## YOUR INSTRUCTIONS:
For the entries below, the result should be an exact transcription of the lines from the one with "ili cilj, nismo" up to and including the one with "a ovim putem", and only those.

§ §

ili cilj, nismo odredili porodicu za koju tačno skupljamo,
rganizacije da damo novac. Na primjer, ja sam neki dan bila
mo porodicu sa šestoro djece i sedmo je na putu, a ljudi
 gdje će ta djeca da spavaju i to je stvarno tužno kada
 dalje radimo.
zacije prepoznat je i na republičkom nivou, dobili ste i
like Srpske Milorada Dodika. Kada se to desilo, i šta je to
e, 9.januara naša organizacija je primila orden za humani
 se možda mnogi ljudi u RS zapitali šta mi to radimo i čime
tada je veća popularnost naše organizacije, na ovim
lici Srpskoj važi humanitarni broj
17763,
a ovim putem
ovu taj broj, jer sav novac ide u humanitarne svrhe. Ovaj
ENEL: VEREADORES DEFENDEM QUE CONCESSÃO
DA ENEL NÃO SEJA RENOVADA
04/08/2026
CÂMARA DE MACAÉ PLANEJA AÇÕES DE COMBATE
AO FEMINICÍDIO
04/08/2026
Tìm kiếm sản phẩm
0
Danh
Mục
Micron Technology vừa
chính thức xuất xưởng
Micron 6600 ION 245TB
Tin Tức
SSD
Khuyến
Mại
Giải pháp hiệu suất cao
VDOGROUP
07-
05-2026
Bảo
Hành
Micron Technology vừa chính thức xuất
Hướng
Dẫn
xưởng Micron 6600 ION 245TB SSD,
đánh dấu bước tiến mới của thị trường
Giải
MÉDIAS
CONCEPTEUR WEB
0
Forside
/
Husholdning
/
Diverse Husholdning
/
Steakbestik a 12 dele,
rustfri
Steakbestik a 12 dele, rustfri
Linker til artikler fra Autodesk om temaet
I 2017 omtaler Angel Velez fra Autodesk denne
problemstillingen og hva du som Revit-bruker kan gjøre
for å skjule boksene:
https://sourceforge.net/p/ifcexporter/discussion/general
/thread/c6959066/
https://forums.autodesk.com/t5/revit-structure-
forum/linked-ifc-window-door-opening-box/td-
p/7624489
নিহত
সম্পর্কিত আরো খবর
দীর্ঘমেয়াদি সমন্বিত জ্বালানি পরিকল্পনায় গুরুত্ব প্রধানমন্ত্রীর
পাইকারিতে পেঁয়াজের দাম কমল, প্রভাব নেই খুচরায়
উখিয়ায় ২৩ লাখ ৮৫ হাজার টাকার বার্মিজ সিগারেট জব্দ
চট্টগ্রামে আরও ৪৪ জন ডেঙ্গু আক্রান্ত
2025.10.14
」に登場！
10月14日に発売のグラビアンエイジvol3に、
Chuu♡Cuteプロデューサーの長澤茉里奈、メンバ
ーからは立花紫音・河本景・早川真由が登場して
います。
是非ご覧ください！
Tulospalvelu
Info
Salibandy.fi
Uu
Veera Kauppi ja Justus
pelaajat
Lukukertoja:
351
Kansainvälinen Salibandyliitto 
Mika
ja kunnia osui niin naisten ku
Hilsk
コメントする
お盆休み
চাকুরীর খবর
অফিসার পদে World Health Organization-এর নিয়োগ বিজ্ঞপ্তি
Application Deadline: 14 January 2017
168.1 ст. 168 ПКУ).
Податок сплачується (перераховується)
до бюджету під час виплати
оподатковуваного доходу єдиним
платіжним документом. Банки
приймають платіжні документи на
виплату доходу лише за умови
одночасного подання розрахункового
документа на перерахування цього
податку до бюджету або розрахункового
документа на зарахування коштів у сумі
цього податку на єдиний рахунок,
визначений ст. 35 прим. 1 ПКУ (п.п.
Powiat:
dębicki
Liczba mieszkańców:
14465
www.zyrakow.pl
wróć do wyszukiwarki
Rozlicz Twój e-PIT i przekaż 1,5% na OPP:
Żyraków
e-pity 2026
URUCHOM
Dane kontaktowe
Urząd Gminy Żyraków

§ §

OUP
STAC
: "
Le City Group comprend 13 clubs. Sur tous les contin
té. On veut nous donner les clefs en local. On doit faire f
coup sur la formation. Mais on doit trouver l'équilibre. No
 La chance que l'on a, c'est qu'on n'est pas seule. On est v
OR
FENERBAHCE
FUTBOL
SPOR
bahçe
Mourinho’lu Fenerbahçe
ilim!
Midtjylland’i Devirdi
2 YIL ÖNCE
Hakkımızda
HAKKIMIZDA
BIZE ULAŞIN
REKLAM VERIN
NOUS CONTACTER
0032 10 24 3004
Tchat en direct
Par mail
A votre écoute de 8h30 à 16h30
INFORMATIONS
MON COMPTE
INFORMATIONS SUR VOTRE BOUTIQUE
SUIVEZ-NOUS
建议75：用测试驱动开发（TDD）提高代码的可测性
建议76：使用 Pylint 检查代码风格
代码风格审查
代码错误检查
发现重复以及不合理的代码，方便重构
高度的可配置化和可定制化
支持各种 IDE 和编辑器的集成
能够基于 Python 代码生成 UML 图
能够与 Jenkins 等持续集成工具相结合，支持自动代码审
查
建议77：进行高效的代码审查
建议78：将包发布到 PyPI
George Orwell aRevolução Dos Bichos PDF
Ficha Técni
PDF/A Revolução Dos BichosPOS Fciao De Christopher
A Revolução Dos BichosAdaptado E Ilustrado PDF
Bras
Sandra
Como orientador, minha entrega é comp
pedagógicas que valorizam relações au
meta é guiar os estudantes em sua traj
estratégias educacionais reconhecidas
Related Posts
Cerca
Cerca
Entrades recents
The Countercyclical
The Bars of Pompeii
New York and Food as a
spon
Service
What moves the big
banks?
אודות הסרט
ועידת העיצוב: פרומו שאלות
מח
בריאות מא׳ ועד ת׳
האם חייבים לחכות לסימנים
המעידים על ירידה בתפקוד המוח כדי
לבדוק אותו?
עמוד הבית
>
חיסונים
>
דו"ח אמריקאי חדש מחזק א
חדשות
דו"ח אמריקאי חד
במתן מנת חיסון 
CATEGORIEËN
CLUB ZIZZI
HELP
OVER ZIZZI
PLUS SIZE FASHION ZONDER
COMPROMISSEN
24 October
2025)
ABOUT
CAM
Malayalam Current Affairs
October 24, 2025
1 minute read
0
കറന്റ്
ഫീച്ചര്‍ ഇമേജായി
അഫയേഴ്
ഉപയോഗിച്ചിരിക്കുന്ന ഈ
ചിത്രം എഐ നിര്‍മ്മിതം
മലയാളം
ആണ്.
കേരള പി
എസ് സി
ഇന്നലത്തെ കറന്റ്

§ §

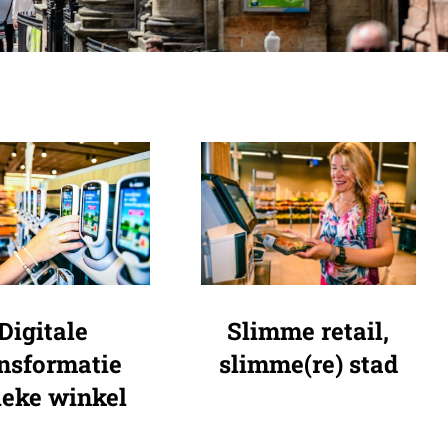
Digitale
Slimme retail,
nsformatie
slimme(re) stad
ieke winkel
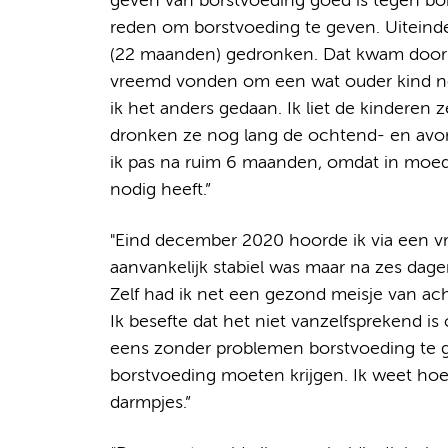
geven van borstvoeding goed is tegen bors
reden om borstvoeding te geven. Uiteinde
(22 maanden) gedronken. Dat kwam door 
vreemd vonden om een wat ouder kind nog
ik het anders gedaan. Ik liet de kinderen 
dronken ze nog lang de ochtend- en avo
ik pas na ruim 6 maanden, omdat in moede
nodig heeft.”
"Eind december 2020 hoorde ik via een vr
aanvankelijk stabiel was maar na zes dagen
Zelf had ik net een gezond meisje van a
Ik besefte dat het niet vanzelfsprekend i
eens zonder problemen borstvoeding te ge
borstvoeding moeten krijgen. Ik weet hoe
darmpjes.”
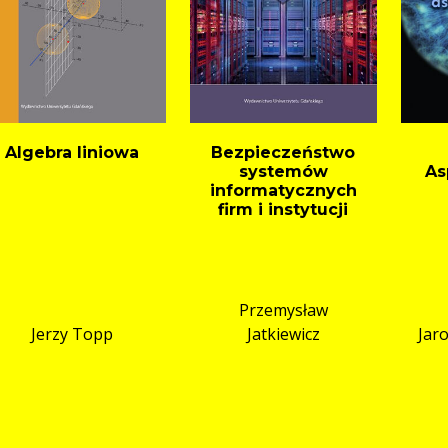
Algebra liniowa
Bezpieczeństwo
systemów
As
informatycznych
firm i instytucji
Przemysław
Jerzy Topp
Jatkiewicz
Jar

§ §

## TASK RESPONSE:
ili cilj, nismo odredili porodicu za koju tačno skupljamo,
rganizacije da damo novac. Na primjer, ja sam neki dan bila
mo porodicu sa šestoro djece i sedmo je na putu, a ljudi
 gdje će ta djeca da spavaju i to je stvarno tužno kada
 dalje radimo.
zacije prepoznat je i na republičkom nivou, dobili ste i
like Srpske Milorada Dodika. Kada se to desilo, i šta je to
e, 9.januara naša organizacija je primila orden za humani
 se možda mnogi ljudi u RS zapitali šta mi to radimo i čime
tada je veća popularnost naše organizacije, na ovim
lici Srpskoj važi humanitarni broj
17763,
a ovim putem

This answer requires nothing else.